Rumiñahui, Ruminavi, Rumiñagui, or alternatively Rumiaoui, born late 15th century, died June 25, 1535, was a general during the civil war, who after the death of Emperor Atahualpa, led the resistance against the Spanish in the northern part of the Inca Empire (modern-day Ecuador) in 1533.

Born in Pillaro in the modern province of Tungurahua, Ecuador, his given name was Ati II Pillahuaso. Inca historians tend to believe that he was Atahualpa’s half-brother, born from a native noble woman. When Francisco Pizarro imprisoned Atahualpa and held him in the Ransom Room, Rumiñahui marched towards Cajamarca to deliver a huge amount of gold. But when the Spaniards broke their word, executing Atahualpa and slaughtering his troops, Rumiñahui returned to the kingdoms of Quito and is believed to have ordered the Treasure of the Llanganatis thrown off a cliff into a lake or crater.

Learning of Rumiñahui’s resistance, Pizarro sent his lieutenant Sebastián de Benalcázar North to take Quito and bring whatever treasure he could recover.

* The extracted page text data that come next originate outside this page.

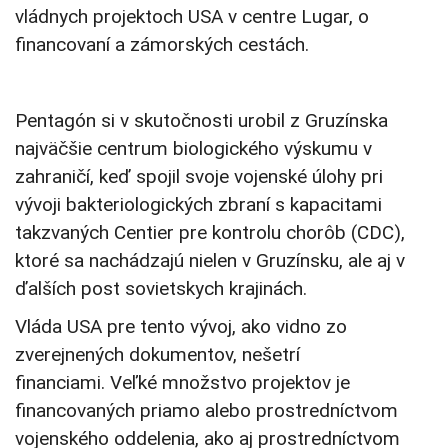
vládnych projektoch USA v centre Lugar, o
financovaní a zámorských cestách.
Pentagón si v skutočnosti urobil z Gruzínska
najväčšie centrum biologického výskumu v
zahraničí, keď spojil svoje vojenské úlohy pri
vývoji bakteriologických zbraní s kapacitami
takzvaných Centier pre kontrolu chorôb (CDC),
ktoré sa nachádzajú nielen v Gruzínsku, ale aj v
ďalších post sovietskych krajinách.
Vláda USA pre tento vývoj, ako vidno zo
zverejnených dokumentov, nešetrí
financiami. Veľké množstvo projektov je
financovaných priamo alebo prostredníctvom
vojenského oddelenia, ako aj prostredníctvom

The forces of Rumiñahui and Benalcázar met at the Battle of Mount Chimborazo, where Rumiñahui was defeated. However, before the Spanish forces captured Quito, Rumiñahui ordered it burned to the ground, and the Ñusties (temple virgins) killed to preserve their honor. Rumiñahui was eventually captured, tortured and killed by the Spanish but never revealed the location of the treasure.

Rumiñahui is a nickname. In Kichwa it means “eye of stone,” interpreted by some to reference his firm stance against the Spanish at the Battle of Mount Chimborazo.